_Data to use_
--
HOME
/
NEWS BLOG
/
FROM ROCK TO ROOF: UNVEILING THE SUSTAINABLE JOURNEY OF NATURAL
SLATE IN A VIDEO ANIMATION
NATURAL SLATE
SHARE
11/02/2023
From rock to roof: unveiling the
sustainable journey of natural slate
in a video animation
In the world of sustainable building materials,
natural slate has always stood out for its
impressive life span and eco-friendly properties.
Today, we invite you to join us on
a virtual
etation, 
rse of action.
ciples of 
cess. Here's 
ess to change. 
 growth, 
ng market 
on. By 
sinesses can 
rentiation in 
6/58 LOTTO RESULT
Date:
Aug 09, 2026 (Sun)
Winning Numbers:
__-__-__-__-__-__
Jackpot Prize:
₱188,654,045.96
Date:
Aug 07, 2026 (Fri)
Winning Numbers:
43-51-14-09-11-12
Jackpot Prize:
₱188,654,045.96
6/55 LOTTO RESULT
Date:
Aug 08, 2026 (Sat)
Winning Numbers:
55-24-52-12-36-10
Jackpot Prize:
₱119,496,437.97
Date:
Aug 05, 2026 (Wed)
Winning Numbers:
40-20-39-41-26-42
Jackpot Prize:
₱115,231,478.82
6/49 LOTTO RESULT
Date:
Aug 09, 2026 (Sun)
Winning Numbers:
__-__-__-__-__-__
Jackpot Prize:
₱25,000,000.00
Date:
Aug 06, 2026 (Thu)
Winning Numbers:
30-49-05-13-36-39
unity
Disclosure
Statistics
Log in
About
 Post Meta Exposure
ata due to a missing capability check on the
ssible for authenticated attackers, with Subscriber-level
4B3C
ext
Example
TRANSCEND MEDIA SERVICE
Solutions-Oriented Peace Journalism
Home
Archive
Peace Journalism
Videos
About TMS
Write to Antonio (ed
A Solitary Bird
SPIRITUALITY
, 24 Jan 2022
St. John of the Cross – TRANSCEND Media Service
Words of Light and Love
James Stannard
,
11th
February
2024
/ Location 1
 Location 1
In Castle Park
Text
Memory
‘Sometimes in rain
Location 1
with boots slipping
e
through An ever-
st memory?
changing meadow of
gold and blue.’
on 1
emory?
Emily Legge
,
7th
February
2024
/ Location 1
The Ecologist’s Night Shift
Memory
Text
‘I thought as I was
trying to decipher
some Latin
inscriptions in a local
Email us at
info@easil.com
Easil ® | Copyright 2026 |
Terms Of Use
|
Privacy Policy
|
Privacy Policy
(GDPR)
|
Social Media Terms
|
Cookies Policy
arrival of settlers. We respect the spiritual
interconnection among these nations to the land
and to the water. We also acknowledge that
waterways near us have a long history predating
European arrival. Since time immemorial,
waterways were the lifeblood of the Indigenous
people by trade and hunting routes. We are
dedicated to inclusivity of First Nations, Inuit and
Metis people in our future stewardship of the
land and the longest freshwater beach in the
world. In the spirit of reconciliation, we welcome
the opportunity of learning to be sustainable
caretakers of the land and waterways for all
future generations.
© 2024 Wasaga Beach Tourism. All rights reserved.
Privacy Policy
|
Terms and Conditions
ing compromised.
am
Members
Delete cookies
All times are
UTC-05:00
--
_Your task_
Each line in the entries above that includes the string "Journalism" should be extracted.

_Result for this task_
Solutions-Oriented Peace Journalism
Peace Journalism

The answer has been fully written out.